La frappe de précision a déclenché une réaction en chaîne catastrophique, enflammant de grands incendies à travers les principales unités opérationnelles de la raffinerie, tandis que les vagues d'explosion et les débris tombants ont causé des dommages significatifs à une centrale thermique locale et aux bâtiments résidentiels voisins. Bien qu'une mobilisation massive des services d'urgence ait été nécessaire pour localiser l'incendie enragé, les premiers rapports indiquent heureusement qu'il n'y a pas eu de décès parmi les travailleurs ou les civils à proximité.
Cependant, les implications stratégiques sont écrasantes ; en tant que deuxième plus grand producteur d'essence de Russie, l'installation NORSI, appartenant à Lukoil, traite environ 16 millions de tonnes métriques de brut par an, et les analystes avertissent que la désactivation de ces unités spécifiques pourrait déclencher un effondrement immédiat de 10 à 11 % de la production totale d'essence du pays, menaçant de paralyser les marchés de carburant domestiques.
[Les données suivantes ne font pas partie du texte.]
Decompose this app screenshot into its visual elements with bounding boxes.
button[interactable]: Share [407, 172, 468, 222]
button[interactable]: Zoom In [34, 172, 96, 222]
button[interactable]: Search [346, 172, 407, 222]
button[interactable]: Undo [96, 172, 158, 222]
L'attaque contre NORSI n'était qu'un élément d'une offensive plus large et synchronisée visant les nœuds les plus critiques du secteur énergétique russe ce matin. Simultanément, les autorités ont signalé un coup dévastateur au port de Primorsk, où un réservoir de carburant à ce point d'exportation vital de la mer Baltique a été perforé, provoquant une fuite significative et incontrôlée.
Ce dernier coup est particulièrement paralysant étant donné que Primorsk a déjà vu 40 % de sa capacité de stockage totale anéantie par une campagne incessante de frappes aériennes durant un mois. Au sud, des alertes aériennes ont été déclenchées à Novorossiysk, le principal port de la mer Noire de Russie, forçant un arrêt immédiat de tous les chargements de pétrole.
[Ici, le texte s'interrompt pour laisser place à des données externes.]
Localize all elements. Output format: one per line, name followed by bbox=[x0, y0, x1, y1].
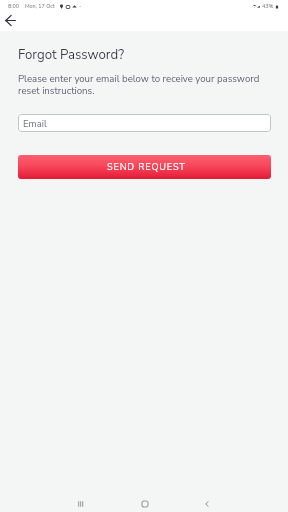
button[interactable]: Recent apps bbox=[70, 493, 92, 512]
staticText: Mon, 17 Oct bbox=[25, 3, 55, 10]
staticText: Please enter your email below to receive… bbox=[18, 72, 271, 97]
button[interactable]: Back bbox=[0, 9, 21, 31]
staticText: SEND REQUEST bbox=[107, 161, 186, 174]
staticText: - bbox=[79, 3, 82, 10]
staticText: 8:00 bbox=[8, 3, 19, 10]
button[interactable]: SEND REQUEST bbox=[18, 155, 271, 179]
staticText: Forgot Password? bbox=[18, 46, 125, 64]
staticText: 43% bbox=[262, 3, 274, 10]
staticText: Email bbox=[23, 117, 47, 130]
button[interactable]: Email bbox=[18, 114, 271, 132]
button[interactable]: Home bbox=[134, 493, 156, 512]
button[interactable]: Back bbox=[196, 493, 218, 512]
Cette perturbation inclut notamment le Consortium du pipeline caspien, étranglant davantage l'écoulement de brut vers les marchés internationaux et signalant une tentative de haute précision de paralyser l'ensemble de l'infrastructure énergétique maritime du pays.
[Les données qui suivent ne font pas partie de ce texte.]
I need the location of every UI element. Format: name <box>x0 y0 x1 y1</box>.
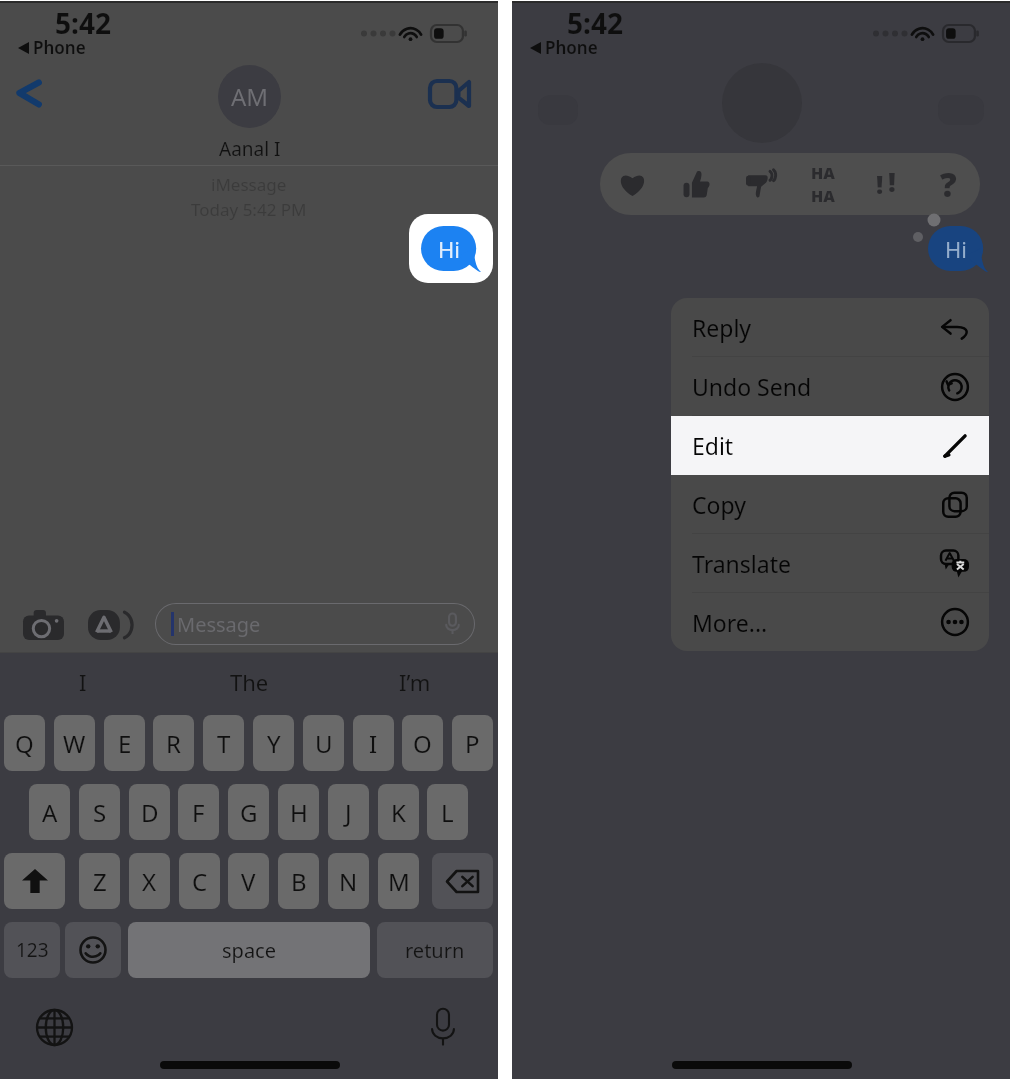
button[interactable]: q <box>917 153 980 215</box>
button[interactable]: I’m <box>332 653 498 711</box>
button[interactable]: C <box>179 853 220 909</box>
staticText: H <box>290 796 308 829</box>
button[interactable]: X <box>129 853 170 909</box>
staticText: return <box>405 937 465 964</box>
staticText: N <box>339 865 358 898</box>
staticText: 5:42 <box>55 4 111 42</box>
staticText: Hi <box>438 234 460 264</box>
button[interactable]: space <box>128 922 370 978</box>
staticText: Hi <box>945 234 967 264</box>
button[interactable]: The <box>166 653 332 711</box>
button[interactable]: Hi <box>409 214 493 283</box>
button[interactable]: down <box>728 153 791 215</box>
staticText: W <box>63 727 86 760</box>
button[interactable]: Emoji keyboard <box>65 922 121 978</box>
button[interactable]: Undo Send <box>671 357 989 416</box>
button[interactable]: heart <box>600 153 664 215</box>
staticText: G <box>240 796 258 829</box>
staticText: X <box>142 865 157 898</box>
button[interactable]: S <box>79 784 120 840</box>
button[interactable]: U <box>303 715 344 771</box>
button[interactable]: Y <box>253 715 294 771</box>
button[interactable]: haha <box>791 153 854 215</box>
button[interactable]: M <box>378 853 419 909</box>
button[interactable]: Z <box>79 853 120 909</box>
staticText: I <box>79 667 87 697</box>
button[interactable]: L <box>427 784 468 840</box>
staticText: D <box>141 796 159 829</box>
button[interactable]: H <box>278 784 319 840</box>
staticText: The <box>230 667 269 697</box>
staticText: F <box>192 796 205 829</box>
staticText: O <box>413 727 432 760</box>
button[interactable]: Translate <box>671 534 989 593</box>
staticText: Message <box>177 611 261 638</box>
button[interactable]: V <box>228 853 269 909</box>
button[interactable]: 123 <box>4 922 60 978</box>
staticText: R <box>166 727 181 760</box>
staticText: S <box>93 796 107 829</box>
staticText: 123 <box>16 937 49 963</box>
staticText: P <box>465 727 480 760</box>
staticText: More... <box>692 607 768 638</box>
button[interactable]: G <box>228 784 269 840</box>
button[interactable]: T <box>203 715 244 771</box>
staticText: Q <box>15 727 34 760</box>
button[interactable]: Edit <box>671 416 989 475</box>
button[interactable]: O <box>402 715 443 771</box>
staticText: V <box>241 865 256 898</box>
button[interactable]: Message text field <box>155 603 475 645</box>
staticText: Aanal I <box>219 136 281 162</box>
button[interactable]: App Store <box>88 610 130 640</box>
staticText: A <box>42 796 58 829</box>
button[interactable]: E <box>104 715 145 771</box>
button[interactable]: Q <box>4 715 45 771</box>
staticText: HA <box>811 185 835 207</box>
button[interactable]: FaceTime video call <box>428 79 472 109</box>
button[interactable]: Reply <box>671 298 989 357</box>
button[interactable]: K <box>378 784 419 840</box>
button[interactable]: Dictate <box>430 1008 456 1047</box>
button[interactable]: More... <box>671 593 989 651</box>
button[interactable]: R <box>153 715 194 771</box>
staticText: iMessage <box>211 173 287 196</box>
staticText: U <box>315 727 333 760</box>
button[interactable]: A <box>29 784 70 840</box>
button[interactable]: Change keyboard <box>35 1008 74 1047</box>
button[interactable]: bang <box>854 153 917 215</box>
staticText: E <box>118 727 132 760</box>
staticText: 5:42 <box>567 4 623 42</box>
staticText: C <box>192 865 208 898</box>
staticText: ! <box>876 167 884 199</box>
button[interactable]: Audio message <box>439 609 465 639</box>
staticText: Y <box>267 727 281 760</box>
button[interactable]: Copy <box>671 475 989 534</box>
staticText: ? <box>940 162 957 207</box>
staticText: L <box>441 796 454 829</box>
button[interactable]: Shift <box>4 853 65 909</box>
button[interactable]: Back <box>8 71 52 115</box>
button[interactable]: I <box>353 715 394 771</box>
button[interactable]: W <box>54 715 95 771</box>
button[interactable]: Backspace <box>432 853 493 909</box>
staticText: J <box>345 796 352 829</box>
button[interactable]: J <box>328 784 369 840</box>
staticText: HA <box>811 162 835 184</box>
staticText: Phone <box>33 36 86 59</box>
staticText: I’m <box>399 667 431 697</box>
staticText: B <box>291 865 307 898</box>
staticText: Edit <box>692 430 734 461</box>
button[interactable]: N <box>328 853 369 909</box>
button[interactable]: Camera <box>23 610 64 640</box>
staticText: AM <box>231 80 269 113</box>
staticText: Z <box>93 865 107 898</box>
button[interactable]: B <box>278 853 319 909</box>
button[interactable]: return <box>377 922 493 978</box>
staticText: Phone <box>545 36 598 59</box>
button[interactable]: up <box>664 153 728 215</box>
button[interactable]: AM <box>218 65 281 162</box>
button[interactable]: D <box>129 784 170 840</box>
button[interactable]: F <box>178 784 219 840</box>
button[interactable]: P <box>452 715 493 771</box>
"L'Ukraine ne frappe plus seulement les lignes de front ; elle étrangle la 'ligne de vie' de l'économie russe," déclare un analyste senior en énergie. "En frappant NORSI et Primorsk simultanément, ils forcent le Kremlin à choisir entre alimenter sa machine de guerre et maintenir l'éclairage pour ses citoyens."
Le timing de l'attaque est particulièrement dommageable. Les marchés pétroliers mondiaux, déjà ébranlés par le conflit entre les États-Unis et l'Iran dans le Golfe, ont connu une volatilité supplémentaire à l'annonce de l'incendie de NORSI. Les prix des carburants domestiques en Russie auraient augmenté de 15 % au cours des 48 dernières heures alors que le "serre-frein" sur la capacité de raffinage se resserre.
Avec près de 20 % de la capacité totale d'exportation de pétrole de la Russie actuellement hors service en raison de récents dommages aux infrastructures, la "forteresse énergétique" que la Russie a construite pour résister aux sanctions montre des fissures catastrophiques. Alors que les incendies à Nizhny Novgorod continuent de smolder, l'ombre d'une crise énergétique nationale se profile plus grande que jamais.